L’humanité pourra-t-elle un jour disposer, avec la fusion nucléaire, d’une source d’énergie inépuisable et non polluante ? La réponse à cette question sera, d’ici deux décennies, apportée par la machine ITER en cours de construction, dans le cadre d’une collaboration internationale, à Saint-Paul-lez-Durance. Reportage exclusif dans les Bouches-du-Rhône sur le chantier le plus complexe de l’histoire de l’énergie, récemment raccordé au réseau RTE.

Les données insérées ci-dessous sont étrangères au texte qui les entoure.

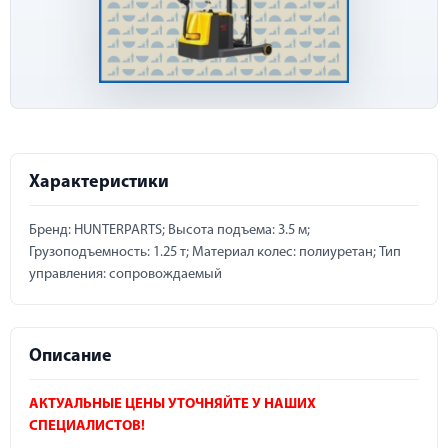
Характеристики
Бренд: HUNTERPARTS; Высота подъема: 3.5 м;
Грузоподъемность: 1.25 т; Материал колес: полиуретан; Тип
управления: сопровождаемый
Описание
АКТУАЛЬНЫЕ ЦЕНЫ УТОЧНЯЙТЕ У НАШИХ
СПЕЦИАЛИСТОВ!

Le cœur de la plateforme ITER (42 ha) est occupé par le complexe tokamak (7 niveaux dont 2 souterrains) dont les premiers niveaux commencent à émerger. Au centre de ce bâtiment de 440 000 tonnes, le bâtiment tokamak, qui abritera la machine. Côté nord, le bâtiment tritium, dans lequel sera géré et stocké le tritium (isotope de l’hydrogène qui constitue, avec le deutérium, le « combustible » d’ITER et des futurs réacteurs de fusion).
Côté sud, le bâtiment diagnostics qui abrite tous les systèmes qui vont ausculter le plasma en temps réel. Quand le complexe tokamak aura atteint son 5e niveau, une structure métallique viendra prolonger le hall d’assemblage, de manière que le pont roulant puisse positionner les pièces à assembler dans le « puits » du tokamak.
Dix-huit colonnes massives, dressées sur le plancher de l’installation (lequel repose sur un système de protection parasismique), constituent la structure de support du bâtiment tokamak. Sur l’image, on se trouve entre le plancher et le deuxième niveau souterrain. Ces colonnes, fortement armées, se prolongeront sur une hauteur de 30 m.
Pile dans l’axe du plasma ! C’est dans le puits circulaire que la machine sera assemblée.
Le ferraillage du béton atteint dans certaines zones des densités exceptionnelles. Alors que l’on compte en moyenne 200 à 250 kg d’acier par m3 de béton armé, on atteint dans certaines zones particulièrement stratégiques 600, voire 750 kg d’acier par m3.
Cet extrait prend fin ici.